Ursula Keller, Natalja Sharandak: "Madame Blavatsky"
Eine Biografie
Helena Petrowna Blavatsky: Ein
Medium ihrer Zeit
Okkultistin, Schriftstellerin, Weltreisende, Philosophin, Religionsgründerin:
Helena Petrowna Blavatsky. Madame Blavatsky, auch kurz H.P.B. genannt, war Ende
des 19. Jahrhunderts die weltweit berühmteste, einflussreichste, wenn auch nicht
unumstrittene Esoterikerin ihrer Zeit.

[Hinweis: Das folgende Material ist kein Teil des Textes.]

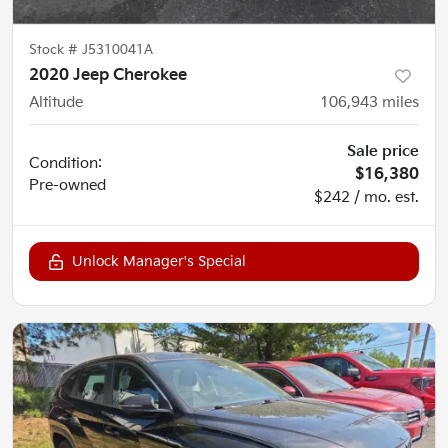
Stock #
J5310041A
2020 Jeep Cherokee
Altitude
106,943
miles
Sale price
Condition:
$16,380
Pre-owned
$242 / mo. est.
Unlock Manager's Special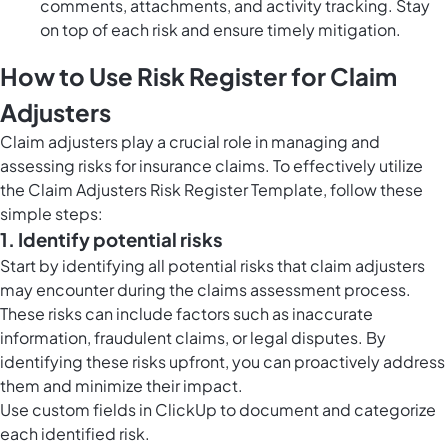
comments, attachments, and activity tracking. Stay
on top of each risk and ensure timely mitigation.
How to Use Risk Register for Claim
Adjusters
Claim adjusters play a crucial role in managing and
assessing risks for insurance claims. To effectively utilize
the Claim Adjusters Risk Register Template, follow these
simple steps:
1. Identify potential risks
Start by identifying all potential risks that claim adjusters
may encounter during the claims assessment process.
These risks can include factors such as inaccurate
information, fraudulent claims, or legal disputes. By
identifying these risks upfront, you can proactively address
them and minimize their impact.
Use
custom fields in ClickUp
to document and categorize
each identified risk.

Geboren 1831 als Aristokratin in
Russland, 1875 Mitbegründerin der Theosophischen Gesellschaft, 1878 zur
us-amerikanischen Staatsbürgerin geworden, ging sie schließlich in die
Geschichte als Stammmutter der modernen Esoterik ein.
Mit ihren Hauptwerken, "Isis entschleiert" (1877) und "Die Geheimlehre" (1888)
wurde sie zur international berühmten Erfolgsautorin. Gemäß ihrer theosophischen
Lehre ging es jeweils darum, "die Sammlung und Verbreitung von Wissen über
die Gesetze, welche das Universum lenken", zu betreiben. Obwohl ihre Bücher,
die nach ihren eigenen Angaben dank der Inspiration und Anweisung der Meister
aus dem Jenseits entstanden sind, sich dadurch auch jeder nüchtern-fachlichen
Kritik entzogen, wirkten sie doch weit über die engere Anhängerschaft hinaus.
Sie trugen wesentlich zur Popularisierung fernöstlicher Philosophien und zu
einer Relativierung zentroeuropäischer Sichtweisen bei. In "Isis entschleiert"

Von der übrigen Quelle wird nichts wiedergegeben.